# Ollama Server with Ngrok (Public API) - v2

Run this notebook in Google Colab to expose a generic Ollama API on a public URL.  
**Requirements**:
- Ngrok Authtoken (Get it from [dashboard.ngrok.com](https://dashboard.ngrok.com))

In [None]:
# 1. Install Ollama & Ngrok
!curl -fsSL https://ollama.com/install.sh | sh
!pip install pyngrok

In [None]:
# 2. Configure Ngrok
from pyngrok import ngrok

# REPLACE THIS with your actual token
NGROK_TOKEN = "YOUR_NGROK_AUTHTOKEN_HERE"

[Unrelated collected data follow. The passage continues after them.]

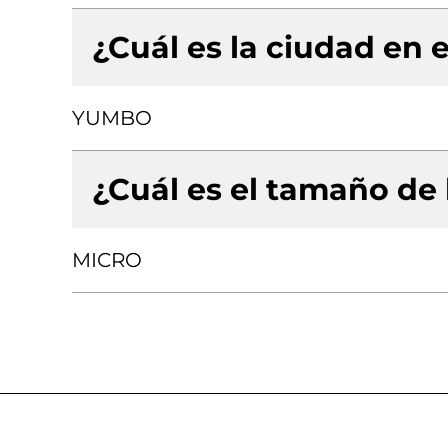
¿Cuál es la ciudad en e
YUMBO
¿Cuál es el tamaño de
MICRO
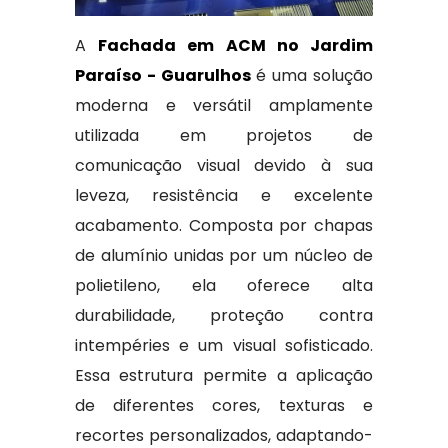
A
Fachada em ACM no Jardim
Paraíso - Guarulhos
é uma solução
moderna e versátil amplamente
utilizada em projetos de
comunicação visual devido à sua
leveza, resistência e excelente
acabamento. Composta por chapas
de alumínio unidas por um núcleo de
polietileno, ela oferece alta
durabilidade, proteção contra
intempéries e um visual sofisticado.
Essa estrutura permite a aplicação
de diferentes cores, texturas e
recortes personalizados, adaptando-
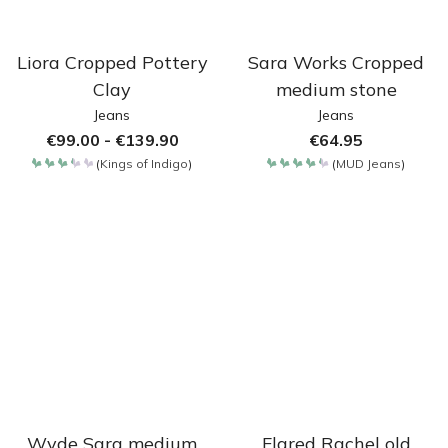
Liora Cropped Pottery
Sara Works Cropped
Clay
medium stone
Jeans
Jeans
€
99.00
-
€
139.90
€
64.95
(
Kings of Indigo
)
(
MUD Jeans
)
Bewertet
Bewertet
mit
mit
3.35
4.35
von
von 5
5
Wyde Sara medium
Flared Rachel old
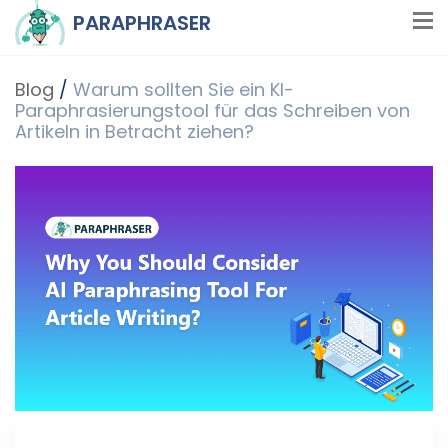
PARAPHRASER
Blog
/
Warum sollten Sie ein KI-
Paraphrasierungstool für das Schreiben von
Artikeln in Betracht ziehen?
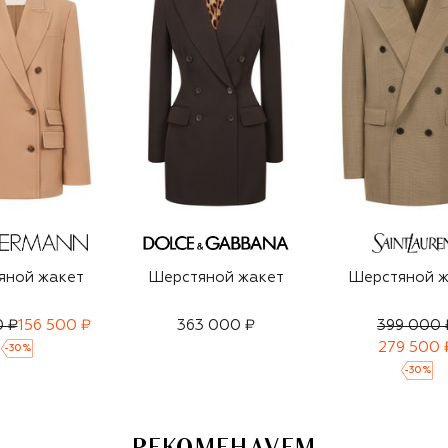
яной жакет
Шерстяной жакет
Шерстяной ж
0 ₽
156 500 ₽
363 000 ₽
399 000 
279 500 
-
30
%
-
30
%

ngrok.set_auth_token(NGROK_TOKEN)
print("Ngrok token set.")

In [None]:
# 3. Start Ollama Server
import subprocess
import time
import os
import threading

def stream_output(pipe, prefix):
    for line in iter(pipe.readline, b''):
        print(f"{prefix}: {line.decode().strip()}")

# Determine enviroment
my_env = os.environ.copy()
my_env["OLLAMA_ORIGINS"] = "*"
my_env["OLLAMA_HOST"] = "0.0.0.0"

print("Starting Ollama server...")
process = subprocess.Popen(
    ["ollama", "serve"], 
    env=my_env,
    stdout=subprocess.PIPE, 
    stderr=subprocess.PIPE
)

# Start threads to print logs (helps debugging)
threading.Thread(target=stream_output, args=(process.stdout, "OLLAMA_OUT")).start()
threading.Thread(target=stream_output, args=(process.stderr, "OLLAMA_ERR")).start()

time.sleep(5)
print("Ollama serving on port 11434.")

In [None]:
# 4. Pull Model
print("Pulling Llama 3.1 model...")
!ollama pull llama3.1

In [None]:
# 5. Start Tunnel
public_url = ngrok.connect(11434, bind_tls=True).public_url
print(f"\n>>> YOUR PUBLIC OLLAMA URL IS: {public_url} <<<\n")
print("Copy this URL and pass it to your local app via --api-url")

In [None]:
# Keep cell running
try:
    while True:
        time.sleep(1)
except KeyboardInterrupt:
    print("Stopping...")